Dalam sebuah opini untuk majalah Razvedchik yang diterbitkan oleh Badan Intelijen Luar Negeri Rusia (SVR), Patrushev mengatakan ekspansi NATO yang tiada henti telah memungkinkan AS mengubah banyak negara menjadi bonekanya, serta membantu Washington mempertahankan hegemoninya.
Patrushev juga mengecam dan mencap NATO sebagai organisasi bermuka dua. Menurutnya, meskipun aliansi pimpinan AS itu selalu mengklaim mendukung perdamaian, mereka telah mengobarkan perang atau mengancam akan melakukan tindakan militer terhadap negara-negara yang menentang kebijakan Washington.
“Kekuatan militer NATO digunakan untuk mempertahankan hegemoni Barat, perbudakan ekonomi, dan tekanan politik terhadap negara-negara yang tidak menimbulkan ancaman militer terhadap aliansi tersebut,” kata Patrushev, seperti dimuat
RT, Minggu (17/9).
"Anggota NATO telah mengambil bagian dalam lebih dari 200 konflik di seluruh dunia selama tujuh dekade terakhir," tambahnya.
Sementara itu, lanjut Patrushev, Washington menganggap tentara sekutunya sebagai pasukan “kolonial” dan akan dengan senang hati menggunakan mereka sebagai “umpan meriam” jika diperlukan.
Menurutnya, negara-negara Barat memandang Rusia sebagai ancaman terus-menerus karena mereka ingat bahwa Uni Soviet-lah yang memainkan peran penting dalam membongkar sistem kolonial.

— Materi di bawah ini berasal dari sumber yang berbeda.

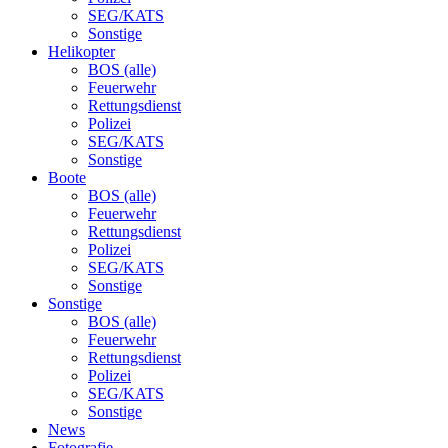
SEG/KATS
Sonstige
Helikopter
BOS (alle)
Feuerwehr
Rettungsdienst
Polizei
SEG/KATS
Sonstige
Boote
BOS (alle)
Feuerwehr
Rettungsdienst
Polizei
SEG/KATS
Sonstige
Sonstige
BOS (alle)
Feuerwehr
Rettungsdienst
Polizei
SEG/KATS
Sonstige
News
Fotografie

Akibatnya, katanya, Barat menggunakan seluruh alat yang dimilikinya untuk melawan Rusia, termasuk sanksi dan sistem sumber daya media yang sangat besar yang membantunya merancang “kampanye kegilaan informasi ” di seluruh dunia.
Moskow telah berulang kali memprotes ekspansi NATO, melihatnya sebagai ancaman keamanan nasional yang besar dan berpendapat bahwa peningkatan pembangunan militer di perbatasannya menyebabkan meningkatnya ketegangan di Eropa.
Presiden Rusia Vladimir Putin menyebut risiko bergabungnya Kyiv dengan NATO sebagai salah satu alasan utama di balik konflik Ukraina.